Compiled by BEH YUEN HUI and CHARLES RAMENDRAN
SMOKING up to 80 cigarettes a day, retired civil servant Ismail Mahmud, 68, gave little thought of the ill-effects of the unhealthy habit until he woke up one day and found he had lost his voice.
He sought treatment at a clinic and when his condition persisted, doctors referred him to a hospital, only to be told that he was afflicted with stage four thyroid cancer, Harian Metro reported.
“I felt really down that day. The doctors told me that it was a result of my chain smoking,” said the widower, who has been smoking since he was a teenager.
To save his life, doctors quickly operated on Ismail, performing a laryngectomy that left him permanently without his voice.
The surgery also saw him with a stoma on his neck to enable him to breathe.
“Now, I feel lonely as I can no longer hear my own voice. I speak with a special device. It makes me sound funny, but at least I can speak,” said Ismail.
> A brief moment of fun playing firecrackers led to a lifetime of regret for Muhammad Isyraf Firdaus Zulrisham from Pekan, Pahang, when a freak accident seven years ago made him partially blind.
He was just 10 when the incident occurred during the fasting month in 2019, when he and several friends were setting off marble-sized firecrackers in an empty sardine can, Harian Metro reported.
“Placing it in a can amplified the explosion and made it louder. But on one occasion, the can blew up in shreds and a shrapnel hit my right eye and damaged the cornea. There was no pain, but I felt blood running down my face.

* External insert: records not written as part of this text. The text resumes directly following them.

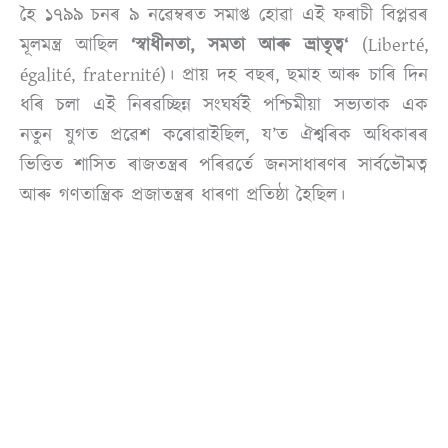
হৈ ১৭৯৯ চনৰ ৯ নৱেম্বৰত সমাপ্ত হোৱা এই ফৰাচী বিপ্লৱৰ
মূলমন্ত্ৰ আছিল
‘
স্বাধীনতা, সমতা আৰু ভ্ৰাতৃত্ব
‘
(Liberté,
égalité, fraternité)। প্ৰায় দহ বছৰ, ছমাহ আৰু চাৰি দিন
ধৰি চলা এই নিৰৱচ্ছিন্ন সংঘৰ্ষই পশ্চিমীয়া সভ্যতাক এক
নতুন যুগত প্ৰৱেশ কৰোৱাইছিল, য’ত ঐশ্বৰিক অধিকাৰৰ
ভিত্তিত শাসিত ৰাজতন্ত্ৰৰ পৰিৱৰ্তে জনসাধাৰণৰ সাৰ্বভৌমত্ব
আৰু গণতান্ত্ৰিক প্ৰজাতন্ত্ৰৰ ধাৰণা প্ৰতিষ্ঠা হৈছিল।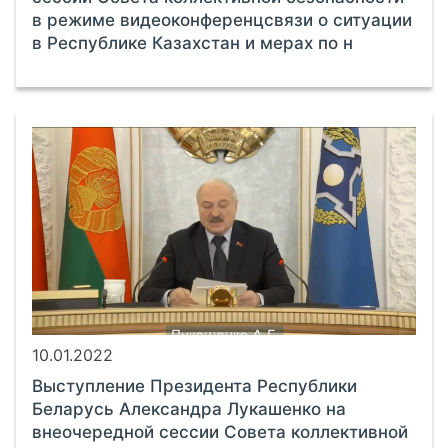
в режиме видеоконференцсвязи о ситуации
в Республике Казахстан и мерах по н
10.01.2022
Выступление Президента Республики
Беларусь Александра Лукашенко на
внеочередной сессии Совета коллективной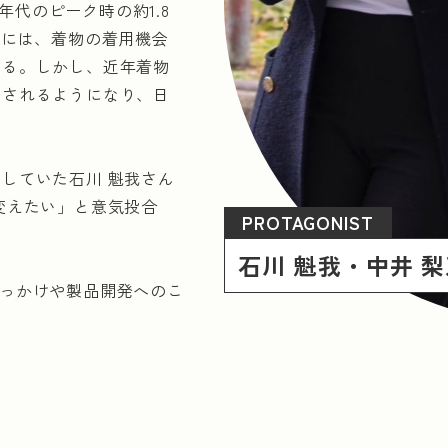
年代のピーク時の約1.8
景には、着物の着用機会
阪府
兵庫県
広島県
ある。しかし、近年着物
目されるようになり、日
していた石川 魁我さん
はん用機械器具製造業
輸送用機械器具製造業
変えたい」と意気投合
PROTAGONIST
木材・木製品製造業
紙・紙加工品製造業
化学工
石川 魁我・中井 
類
たきっかけや製品開発へのこ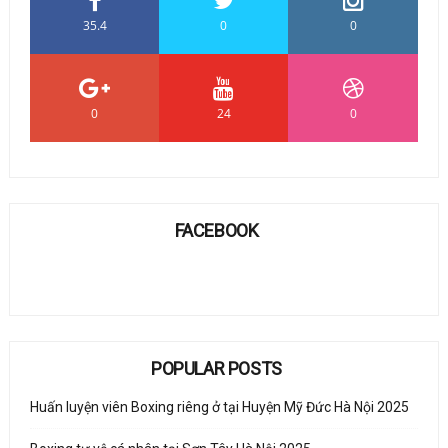
35.4
0
0
0
24
0
FACEBOOK
POPULAR POSTS
Huấn luyện viên Boxing riêng ở tại Huyện Mỹ Đức Hà Nội 2025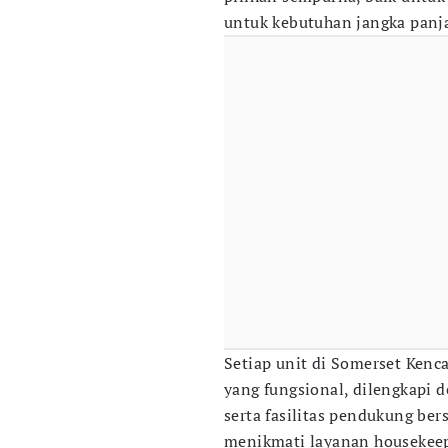
untuk kebutuhan jangka panj
Setiap unit di Somerset Kenc
yang fungsional, dilengkapi 
serta fasilitas pendukung ber
menikmati layanan housekeep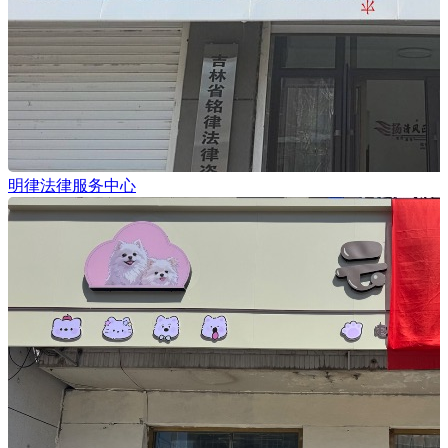
明律法律服务中心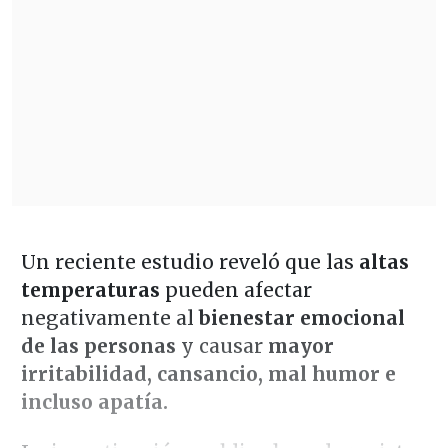
Un reciente estudio reveló que las
altas
temperaturas
pueden afectar
negativamente al
bienestar emocional
de las personas
y causar
mayor
irritabilidad, cansancio, mal humor e
incluso apatía.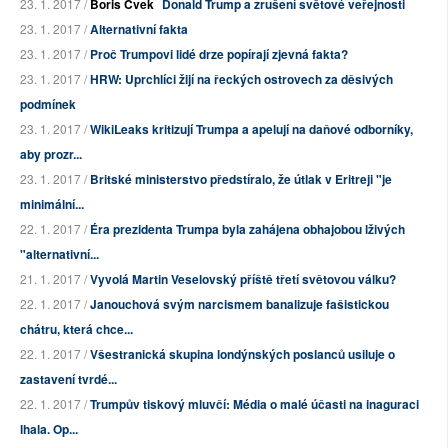
23. 1. 2017 /
Boris Cvek
Donald Trump a zrušení světové veřejnosti
23. 1. 2017 /
Alternativní fakta
23. 1. 2017 /
Proč Trumpovi lidé drze popírají zjevná fakta?
23. 1. 2017 /
HRW: Uprchlíci žijí na řeckých ostrovech za děsivých
podmínek
23. 1. 2017 /
WikiLeaks kritizují Trumpa a apelují na daňové odborníky,
aby prozr...
23. 1. 2017 /
Britské ministerstvo předstíralo, že útlak v Eritreji "je
minimální...
22. 1. 2017 /
Éra prezidenta Trumpa byla zahájena obhajobou lživých
"alternativní...
21. 1. 2017 /
Vyvolá Martin Veselovský příště třetí světovou válku?
22. 1. 2017 /
Janouchová svým narcismem banalizuje fašistickou
chátru, která chce...
22. 1. 2017 /
Všestranická skupina londýnských poslanců usiluje o
zastavení tvrdé...
22. 1. 2017 /
Trumpův tiskový mluvčí: Média o malé účasti na inaguraci
lhala. Op...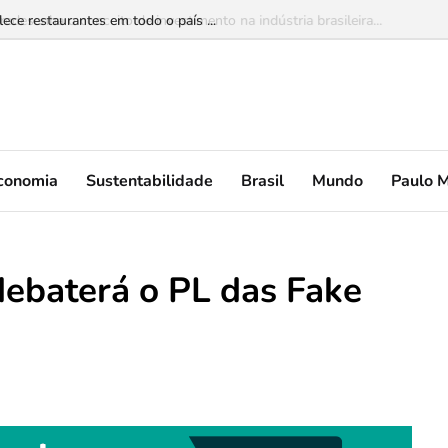
lece restaurantes em todo o país ...
conomia
Sustentabilidade
Brasil
Mundo
Paulo 
 debaterá o PL das Fake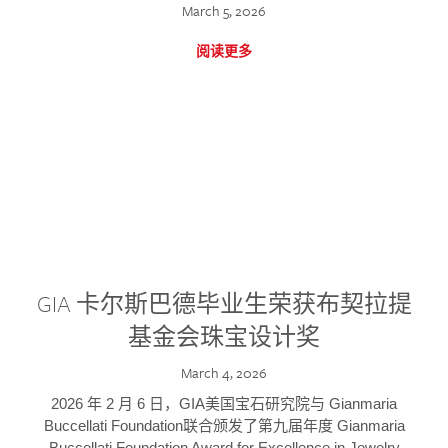
March 5, 2026
阅读更多
GIA 卡尔斯巴德毕业生荣获布契拉提
基金会珠宝设计奖
March 4, 2026
2026 年 2 月 6 日，GIA美国宝石研究院与 Gianmaria
Buccellati Foundation联合颁发了第九届年度 Gianmaria
Buccellati Foundation Award for Excellence in Jewelry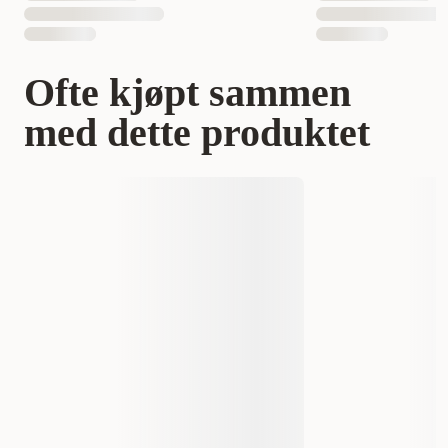
Ofte kjøpt sammen
med dette produktet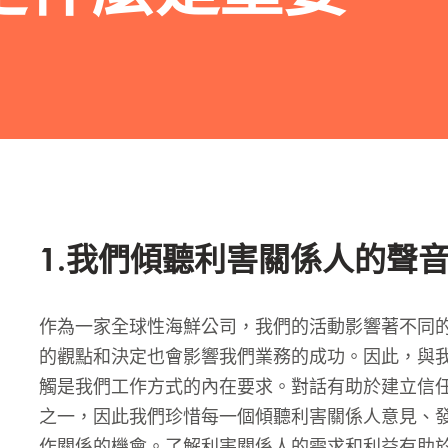
1.我們傾聽利害關係人的聲
作為一家全球性海鮮公司，我們的活動影響著不同
的觀點和決定也會影響我們業務的成功。因此，與
觸是我們工作方式的內在要求。對話有助於建立信
之一，因此我們珍惜每一個傾聽利害關係人意見、
作關係的機會。了解利害關係人的需求和利益有助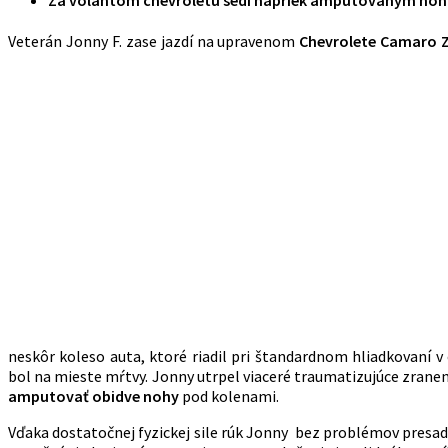
Veterán Jonny F. zase jazdí na upravenom
Chevrolete Camaro 
neskôr koleso auta, ktoré riadil pri štandardnom hliadkovaní 
bol na mieste mŕtvy. Jonny utrpel viaceré traumatizujúce zrane
amputovať obidve nohy
pod kolenami.
Vďaka dostatočnej fyzickej sile rúk Jonny bez problémov presad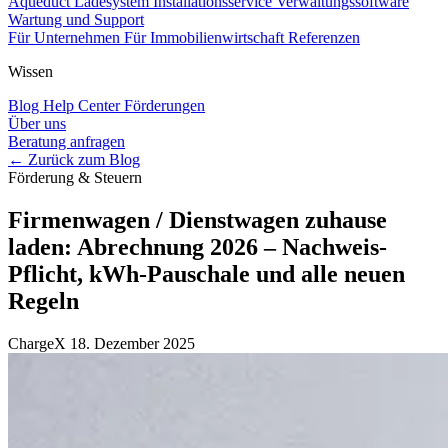
Aqueduct Ladesystem
Installationsservice
Verwaltungssoftware
Wartung und Support
Für Unternehmen
Für Immobilienwirtschaft
Referenzen
Wissen
Blog
Help Center
Förderungen
Über uns
Beratung anfragen
← Zurück zum Blog
Förderung & Steuern
Firmenwagen / Dienstwagen zuhause
laden: Abrechnung 2026 – Nachweis-
Pflicht, kWh-Pauschale und alle neuen
Regeln
ChargeX
18. Dezember 2025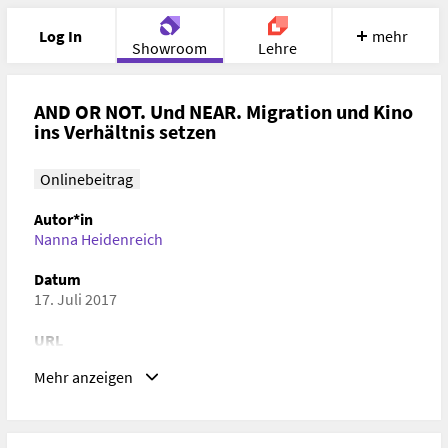
Log In
mehr
Showroom
Lehre
Portfolio
Image
Cloud
Chat
AND OR NOT. Und NEAR. Migration und Kino
ins Verhältnis setzen
Meet
Recherche
Hilfe
Onlinebeitrag
Autor*in
Nanna Heidenreich
Datum
17. Juli 2017
URL
https://ifm.hfbk.net/mediawiki/index.php/Migration_und_Ki
Mehr anzeigen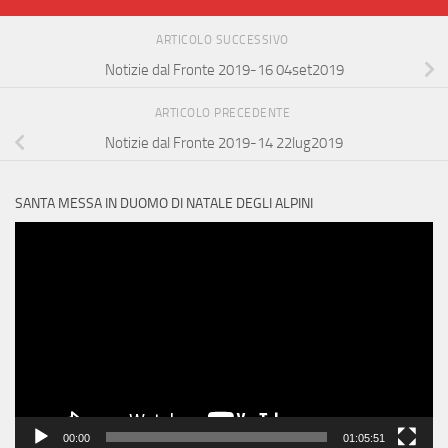
ARTICOLO SUCCESSIVO
Notizie dal Fronte 2019-16 04set2019
ARTICOLO PRECEDENTE
Notizie dal Fronte 2019-14 22lug2019
SANTA MESSA IN DUOMO DI NATALE DEGLI ALPINI
Video
Player
00:00
01:05:51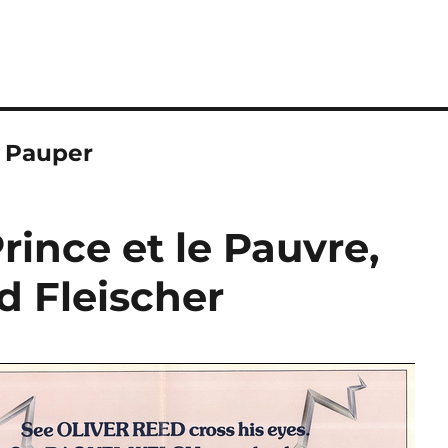
e Pauper
Prince et le Pauvre,
d Fleischer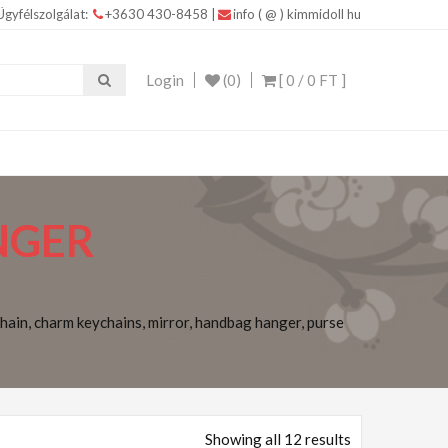
Ügyfélszolgálat:
+3630 430-8458
|
info ( @ ) kimmidoll hu
IDOLL ajándékokkal Kimmidoll – Ékszerek, Táskák,
Login
(0)
[ 0 /
0 FT
]
NGER
ain, charm keychains, mirror, handbag hanger, purse
Showing all 12 results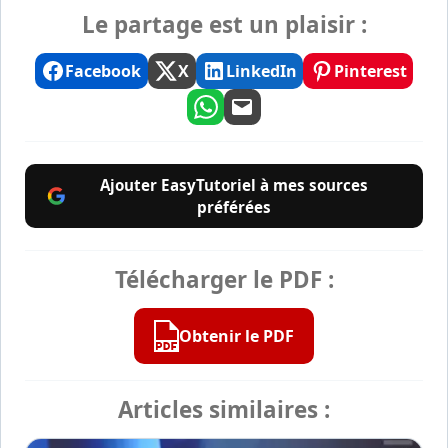
Le partage est un plaisir :
Facebook
X
LinkedIn
Pinterest
Ajouter EasyTutoriel à mes sources
préférées
Télécharger le PDF :
Obtenir le PDF
Articles similaires :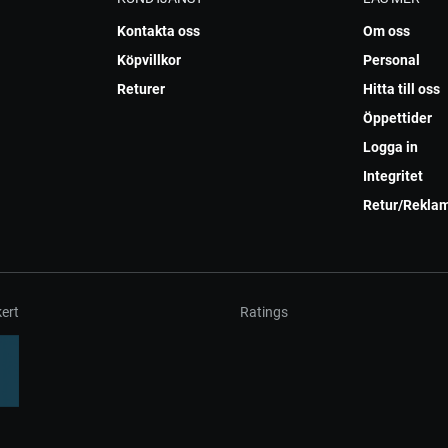
Kontakta oss
Om oss
Köpvillkor
Personal
Returer
Hitta till oss
Öppettider
Logga in
Integritet
Retur/Rekla
ert
Ratings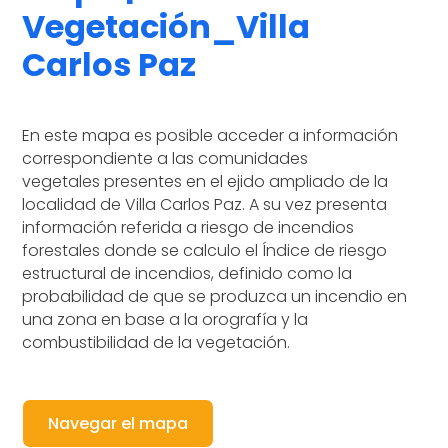
Vegetación_Villa
Carlos Paz
En este mapa es posible acceder a información
correspondiente a las comunidades
vegetales presentes en el ejido ampliado de la
localidad de Villa Carlos Paz. A su vez presenta
información referida a riesgo de incendios
forestales donde se calculo el Índice de riesgo
estructural de incendios, definido como la
probabilidad de que se produzca un incendio en
una zona en base a la orografía y la
combustibilidad de la vegetación.
Navegar el mapa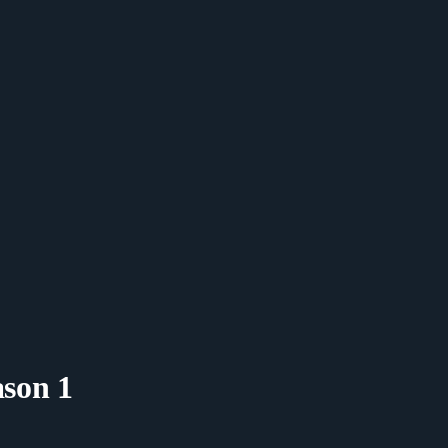
ason 1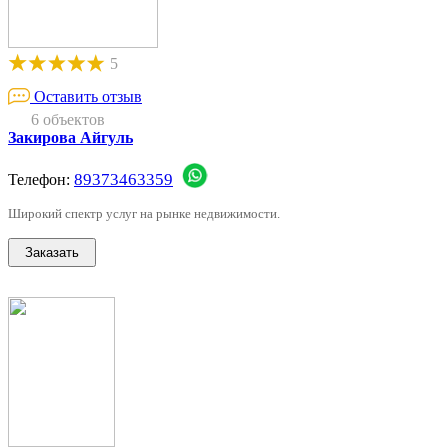
5
Оставить отзыв
6 объектов
Закирова Айгуль
89373463359
Телефон:
Широкий спектр услуг на рынке недвижимости.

“In a split second, I lost an eye and became an OKU (disabled person),” he said.
Now aged 17, Muhammad Isyraf, who uses a prosthetic eye, said he is still learning to live with his disability and hopes his case serves as a lesson to others to refrain from playing with firecrackers.
The above articles are compiled from the vernacular newspapers (Bahasa Malaysia, Chinese and Tamil dailies). As such, stories are grouped according to the respective language/medium. Where a paragraph begins with a >, it denotes a separate news item.